*ASSIGNMENT*
Extract, verbatim, all lines starting at the one containing "RAG reporting – Enables performance" and ending with the final line of the listing, and no others.

*LISTED RECORDS*
§

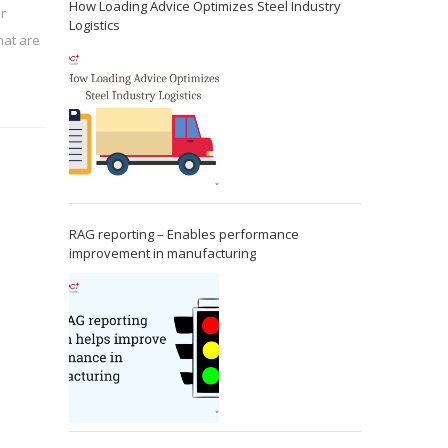
How Loading Advice Optimizes Steel Industry
or
Logistics
at are
RAG reporting – Enables performance
improvement in manufacturing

§

*SOLUTION*
RAG reporting – Enables performance
improvement in manufacturing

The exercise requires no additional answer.